Instructions for the task:
Going through the entries below, count each line that holds "Girl" and give only the total.

** Listed records follows **

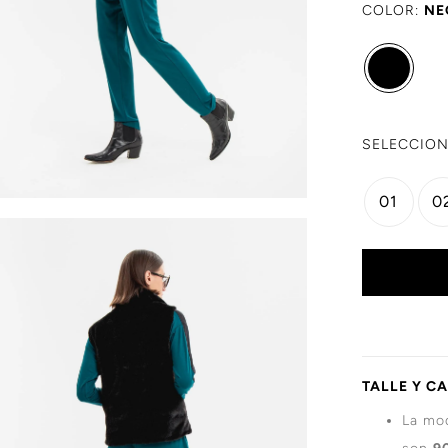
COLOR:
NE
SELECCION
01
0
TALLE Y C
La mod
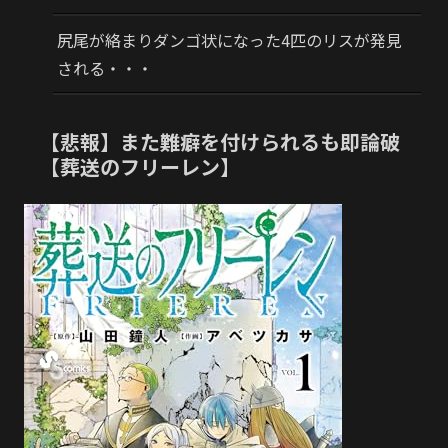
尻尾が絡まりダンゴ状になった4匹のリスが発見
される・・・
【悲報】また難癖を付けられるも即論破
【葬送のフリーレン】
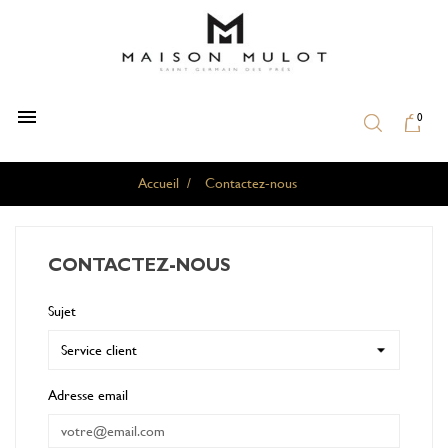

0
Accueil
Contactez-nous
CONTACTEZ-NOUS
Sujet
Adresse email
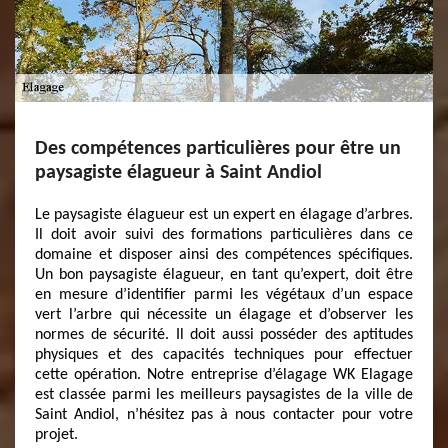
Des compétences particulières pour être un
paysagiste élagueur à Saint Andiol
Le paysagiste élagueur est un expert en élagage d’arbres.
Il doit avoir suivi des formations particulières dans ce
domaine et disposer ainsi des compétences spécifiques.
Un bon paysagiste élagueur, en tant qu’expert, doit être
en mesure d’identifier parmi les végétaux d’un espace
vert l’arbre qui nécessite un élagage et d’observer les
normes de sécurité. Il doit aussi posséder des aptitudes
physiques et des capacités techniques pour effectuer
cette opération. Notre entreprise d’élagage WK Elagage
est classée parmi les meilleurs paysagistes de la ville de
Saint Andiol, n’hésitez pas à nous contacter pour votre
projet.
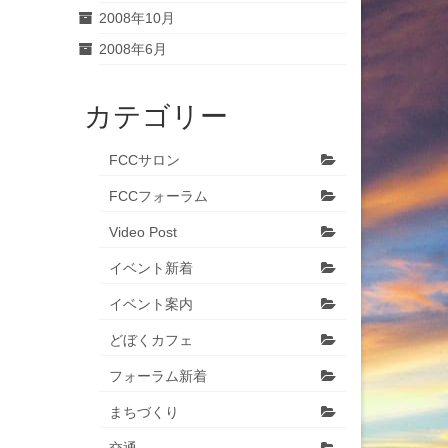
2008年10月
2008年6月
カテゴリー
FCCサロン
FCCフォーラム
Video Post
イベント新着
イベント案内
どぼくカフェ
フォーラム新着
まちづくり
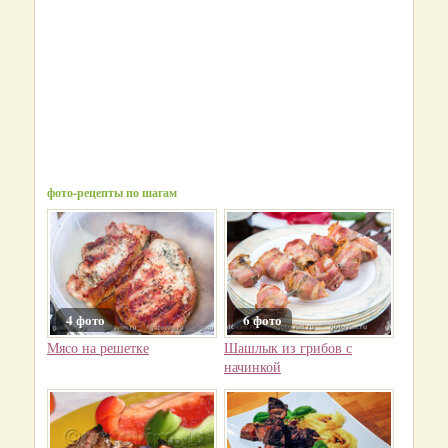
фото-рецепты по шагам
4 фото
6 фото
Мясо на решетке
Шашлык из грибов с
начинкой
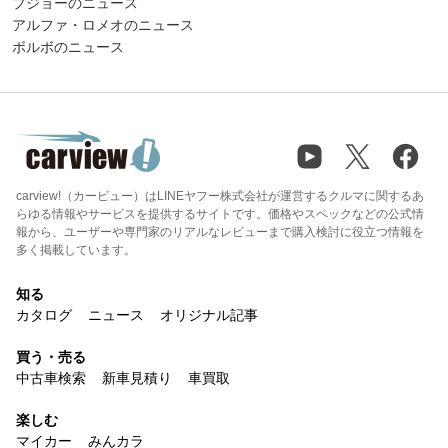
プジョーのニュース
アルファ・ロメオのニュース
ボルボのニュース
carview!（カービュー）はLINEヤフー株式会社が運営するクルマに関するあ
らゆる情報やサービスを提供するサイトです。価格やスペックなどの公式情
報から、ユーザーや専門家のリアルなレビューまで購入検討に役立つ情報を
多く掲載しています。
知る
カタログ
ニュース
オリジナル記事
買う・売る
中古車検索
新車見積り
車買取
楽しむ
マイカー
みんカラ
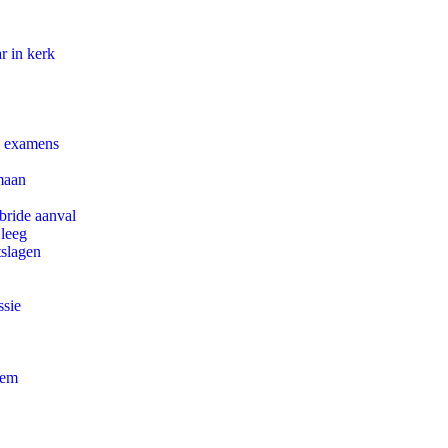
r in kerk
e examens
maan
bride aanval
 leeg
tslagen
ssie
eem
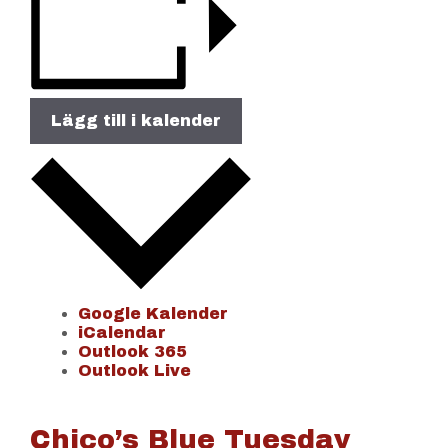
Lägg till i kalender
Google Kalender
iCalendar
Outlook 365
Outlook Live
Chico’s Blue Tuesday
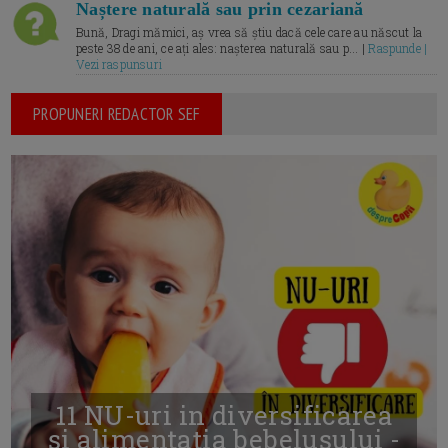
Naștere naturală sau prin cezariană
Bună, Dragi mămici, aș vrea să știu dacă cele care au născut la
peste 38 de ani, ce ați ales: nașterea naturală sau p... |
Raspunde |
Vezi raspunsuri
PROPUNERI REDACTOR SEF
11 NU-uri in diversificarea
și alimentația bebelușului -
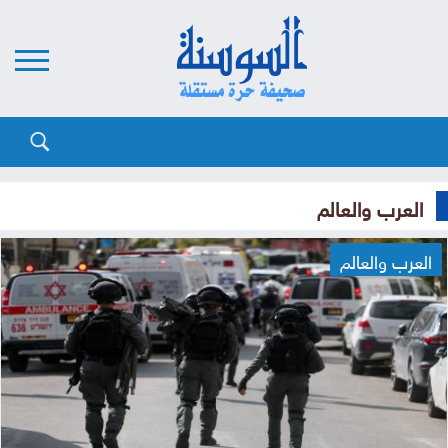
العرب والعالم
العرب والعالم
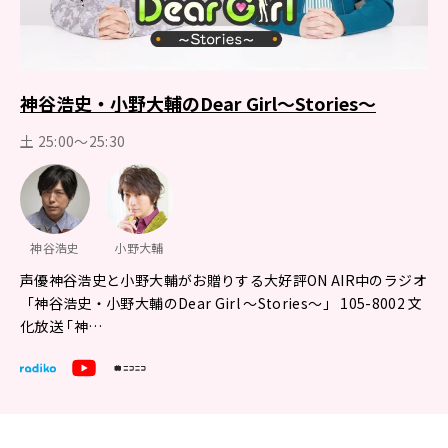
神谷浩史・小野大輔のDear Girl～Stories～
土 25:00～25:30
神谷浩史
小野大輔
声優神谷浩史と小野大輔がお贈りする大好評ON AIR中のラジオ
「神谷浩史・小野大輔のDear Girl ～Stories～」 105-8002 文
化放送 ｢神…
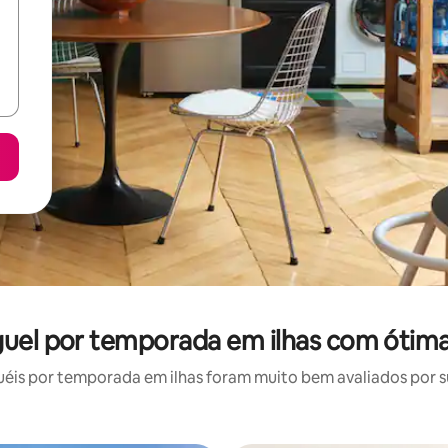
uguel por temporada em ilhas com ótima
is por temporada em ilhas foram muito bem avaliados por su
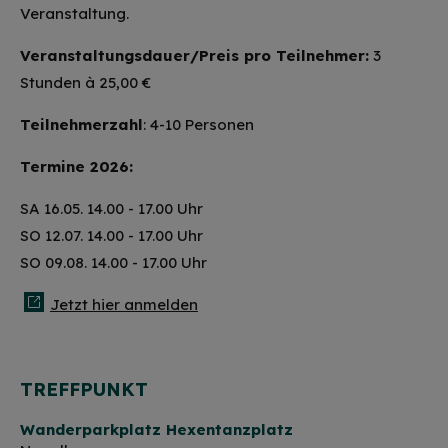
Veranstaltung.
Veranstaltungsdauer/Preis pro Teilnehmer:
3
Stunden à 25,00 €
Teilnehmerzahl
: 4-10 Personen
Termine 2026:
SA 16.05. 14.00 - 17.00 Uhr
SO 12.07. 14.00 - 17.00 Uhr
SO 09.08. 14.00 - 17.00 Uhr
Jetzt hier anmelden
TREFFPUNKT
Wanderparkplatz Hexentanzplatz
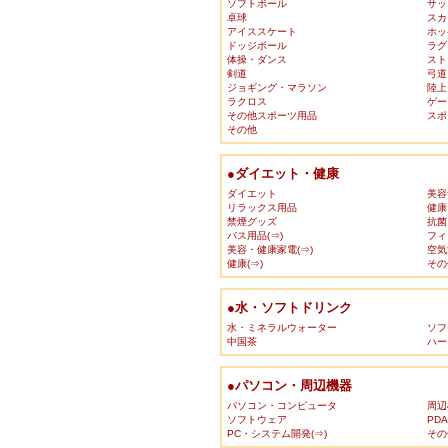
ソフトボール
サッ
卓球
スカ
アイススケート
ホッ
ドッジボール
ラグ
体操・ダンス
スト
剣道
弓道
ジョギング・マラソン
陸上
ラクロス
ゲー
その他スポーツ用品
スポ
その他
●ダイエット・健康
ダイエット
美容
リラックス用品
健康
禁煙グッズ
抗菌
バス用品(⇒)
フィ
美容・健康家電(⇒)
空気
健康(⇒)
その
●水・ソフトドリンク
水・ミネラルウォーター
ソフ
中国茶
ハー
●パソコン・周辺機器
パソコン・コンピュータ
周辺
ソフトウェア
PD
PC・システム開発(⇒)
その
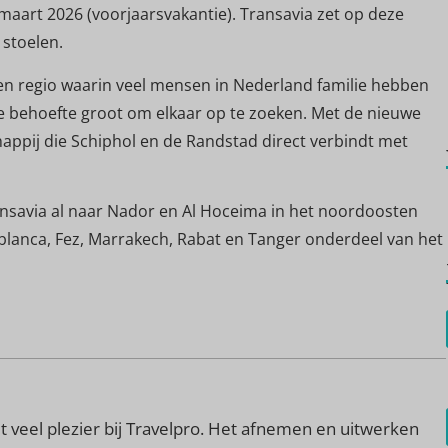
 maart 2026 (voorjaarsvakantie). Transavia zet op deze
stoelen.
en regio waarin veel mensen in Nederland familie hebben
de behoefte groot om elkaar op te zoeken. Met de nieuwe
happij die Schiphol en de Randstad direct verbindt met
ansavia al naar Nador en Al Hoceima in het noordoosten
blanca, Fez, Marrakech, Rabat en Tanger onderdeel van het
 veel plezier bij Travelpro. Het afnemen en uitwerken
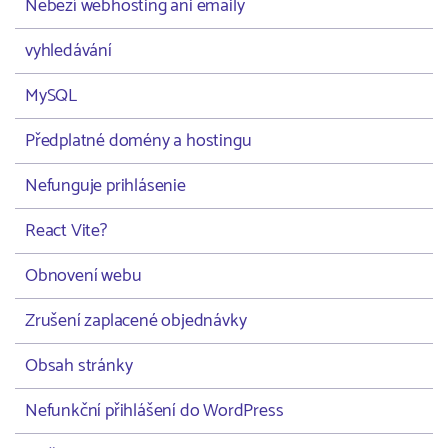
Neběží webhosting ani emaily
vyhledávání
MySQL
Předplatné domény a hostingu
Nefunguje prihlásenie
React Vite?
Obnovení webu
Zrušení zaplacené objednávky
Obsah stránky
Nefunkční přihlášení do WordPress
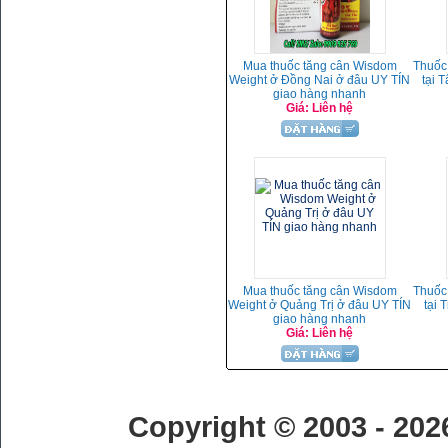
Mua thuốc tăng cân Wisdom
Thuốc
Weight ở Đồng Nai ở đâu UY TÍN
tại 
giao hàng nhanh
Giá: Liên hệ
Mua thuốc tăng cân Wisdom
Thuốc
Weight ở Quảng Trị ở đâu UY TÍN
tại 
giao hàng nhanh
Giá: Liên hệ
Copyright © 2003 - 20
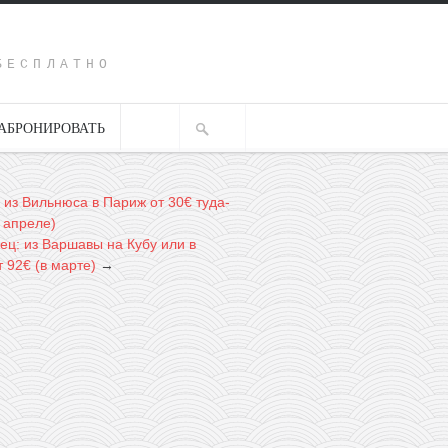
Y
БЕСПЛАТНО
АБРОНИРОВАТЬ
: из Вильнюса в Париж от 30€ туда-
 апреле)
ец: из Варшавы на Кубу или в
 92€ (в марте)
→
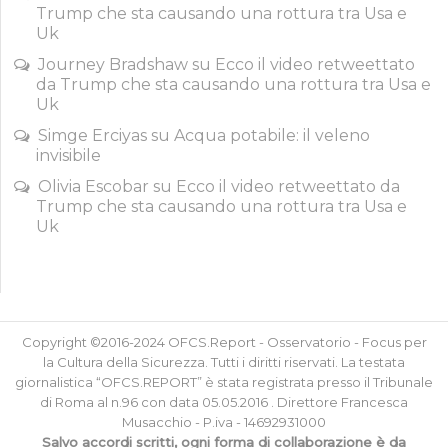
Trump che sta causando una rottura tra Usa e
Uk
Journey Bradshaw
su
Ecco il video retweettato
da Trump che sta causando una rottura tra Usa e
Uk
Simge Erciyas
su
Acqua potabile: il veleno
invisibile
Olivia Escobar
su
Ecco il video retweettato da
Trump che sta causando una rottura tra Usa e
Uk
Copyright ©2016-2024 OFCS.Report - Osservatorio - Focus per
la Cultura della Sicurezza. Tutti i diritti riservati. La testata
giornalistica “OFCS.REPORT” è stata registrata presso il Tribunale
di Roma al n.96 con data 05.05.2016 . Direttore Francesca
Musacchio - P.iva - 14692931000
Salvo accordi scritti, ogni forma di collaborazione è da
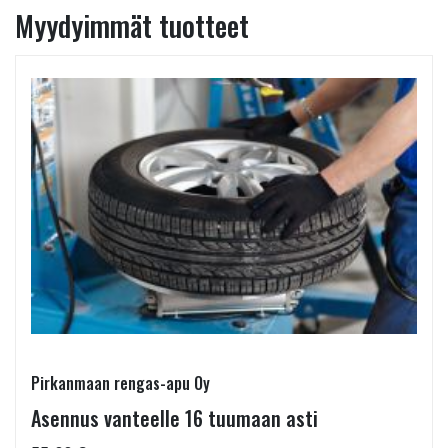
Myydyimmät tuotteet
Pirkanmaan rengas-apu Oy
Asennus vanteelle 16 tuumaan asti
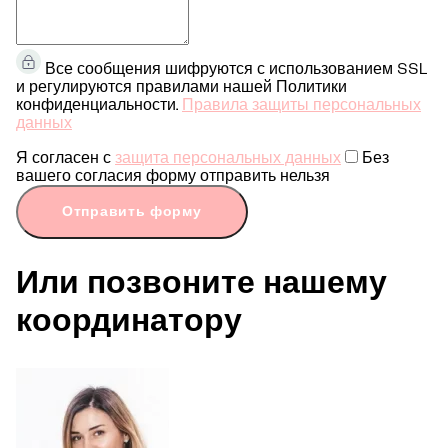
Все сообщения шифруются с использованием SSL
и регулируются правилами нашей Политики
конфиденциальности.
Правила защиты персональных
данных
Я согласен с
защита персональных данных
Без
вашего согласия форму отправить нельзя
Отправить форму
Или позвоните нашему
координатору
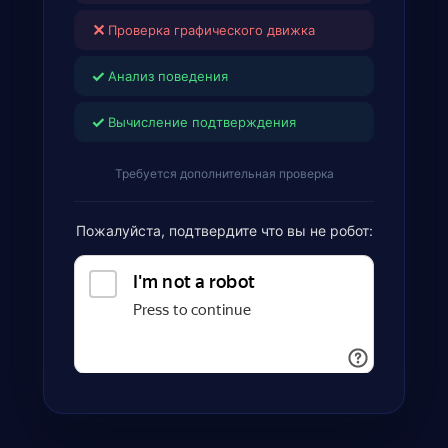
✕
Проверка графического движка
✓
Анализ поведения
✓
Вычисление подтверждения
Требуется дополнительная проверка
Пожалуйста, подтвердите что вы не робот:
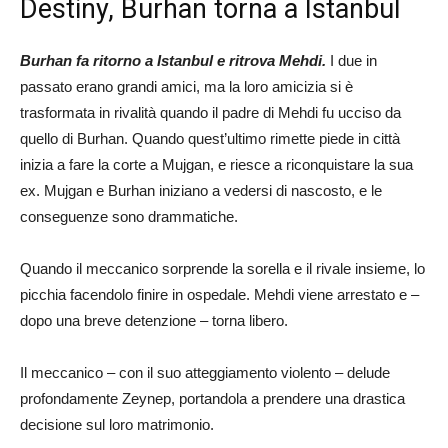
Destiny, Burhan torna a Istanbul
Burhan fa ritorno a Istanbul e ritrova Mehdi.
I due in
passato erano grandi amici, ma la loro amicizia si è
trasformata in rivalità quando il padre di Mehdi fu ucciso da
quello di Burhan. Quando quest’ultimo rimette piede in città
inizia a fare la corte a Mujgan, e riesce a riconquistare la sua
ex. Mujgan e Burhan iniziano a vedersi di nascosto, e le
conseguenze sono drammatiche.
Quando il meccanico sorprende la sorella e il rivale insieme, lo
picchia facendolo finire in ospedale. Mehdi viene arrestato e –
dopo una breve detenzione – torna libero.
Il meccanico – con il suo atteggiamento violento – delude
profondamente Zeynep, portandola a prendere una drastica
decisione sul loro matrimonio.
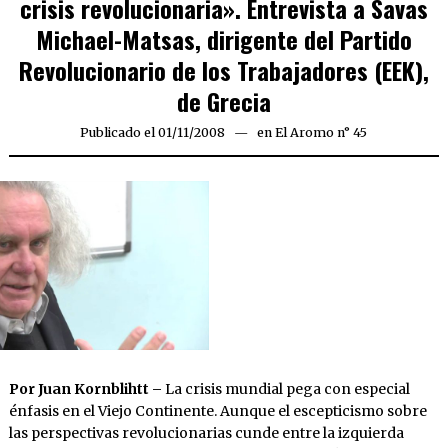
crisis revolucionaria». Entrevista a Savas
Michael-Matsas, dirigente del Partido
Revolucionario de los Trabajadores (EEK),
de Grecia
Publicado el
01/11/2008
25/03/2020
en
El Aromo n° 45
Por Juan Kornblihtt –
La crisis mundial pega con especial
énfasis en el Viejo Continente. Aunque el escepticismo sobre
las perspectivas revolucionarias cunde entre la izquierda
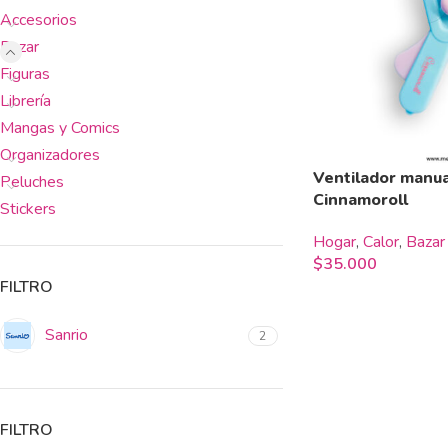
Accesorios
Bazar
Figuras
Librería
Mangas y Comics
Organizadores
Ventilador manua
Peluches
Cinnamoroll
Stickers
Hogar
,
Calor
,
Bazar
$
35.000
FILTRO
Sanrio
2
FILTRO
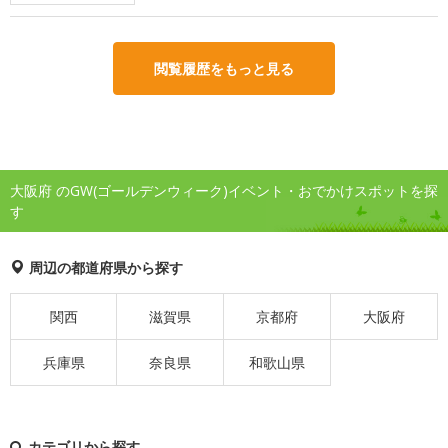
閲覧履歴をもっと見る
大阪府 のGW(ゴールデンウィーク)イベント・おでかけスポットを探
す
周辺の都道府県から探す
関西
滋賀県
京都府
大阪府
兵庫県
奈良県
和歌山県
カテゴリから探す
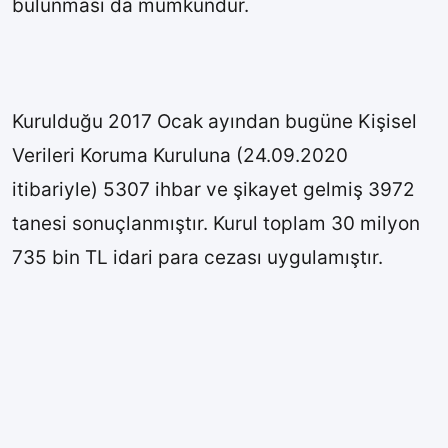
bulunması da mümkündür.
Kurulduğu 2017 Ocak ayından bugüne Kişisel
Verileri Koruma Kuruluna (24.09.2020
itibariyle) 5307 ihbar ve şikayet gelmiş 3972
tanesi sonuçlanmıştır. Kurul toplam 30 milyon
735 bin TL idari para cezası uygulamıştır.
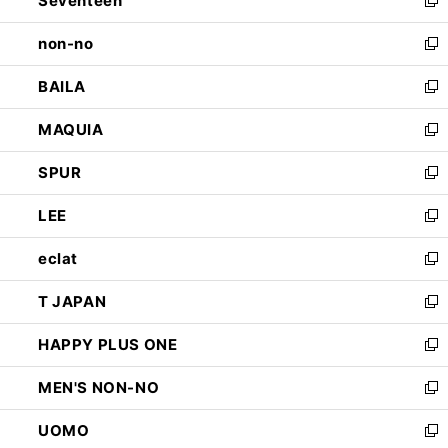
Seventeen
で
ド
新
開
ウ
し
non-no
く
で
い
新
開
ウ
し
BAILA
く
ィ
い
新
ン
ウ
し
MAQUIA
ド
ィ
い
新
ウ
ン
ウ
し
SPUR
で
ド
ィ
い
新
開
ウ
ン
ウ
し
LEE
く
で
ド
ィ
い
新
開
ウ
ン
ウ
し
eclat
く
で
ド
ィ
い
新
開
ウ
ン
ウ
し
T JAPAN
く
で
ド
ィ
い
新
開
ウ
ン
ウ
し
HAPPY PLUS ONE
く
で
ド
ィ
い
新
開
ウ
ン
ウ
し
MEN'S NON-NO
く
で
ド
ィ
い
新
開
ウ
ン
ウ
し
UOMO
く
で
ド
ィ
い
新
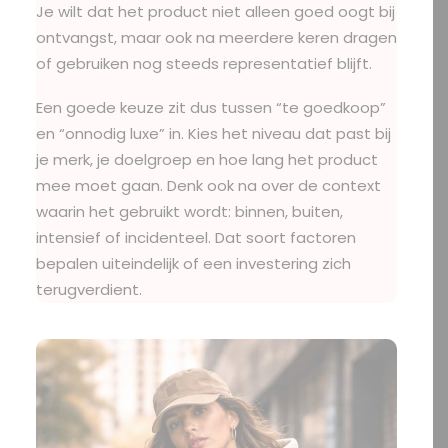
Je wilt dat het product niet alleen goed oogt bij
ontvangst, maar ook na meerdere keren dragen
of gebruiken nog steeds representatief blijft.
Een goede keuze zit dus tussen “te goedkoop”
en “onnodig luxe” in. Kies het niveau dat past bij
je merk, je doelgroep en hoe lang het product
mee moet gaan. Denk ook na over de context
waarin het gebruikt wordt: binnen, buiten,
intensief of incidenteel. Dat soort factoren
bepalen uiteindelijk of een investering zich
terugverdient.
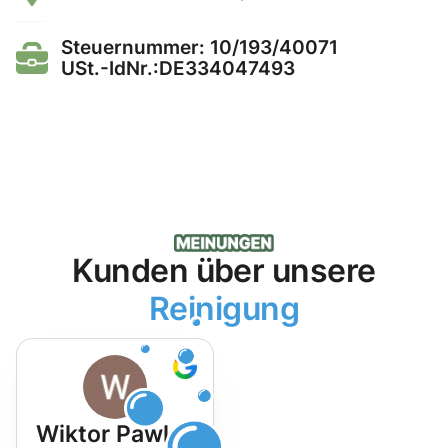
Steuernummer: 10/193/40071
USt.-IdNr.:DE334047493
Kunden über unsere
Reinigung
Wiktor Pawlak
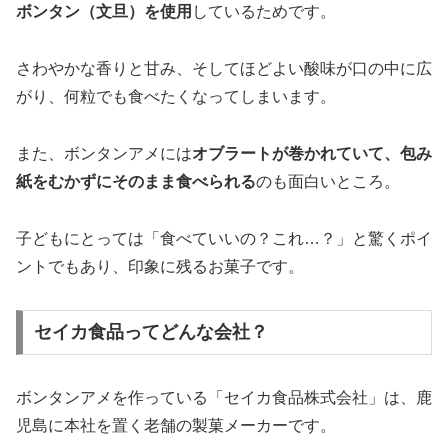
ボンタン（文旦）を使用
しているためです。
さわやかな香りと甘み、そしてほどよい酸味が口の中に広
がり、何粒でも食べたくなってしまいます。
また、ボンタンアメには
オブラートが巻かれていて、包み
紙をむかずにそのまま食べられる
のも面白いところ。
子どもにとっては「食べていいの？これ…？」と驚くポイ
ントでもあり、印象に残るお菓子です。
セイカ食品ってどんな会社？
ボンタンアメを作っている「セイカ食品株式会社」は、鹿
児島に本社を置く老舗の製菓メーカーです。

** End of Listed records **

Answer box:
2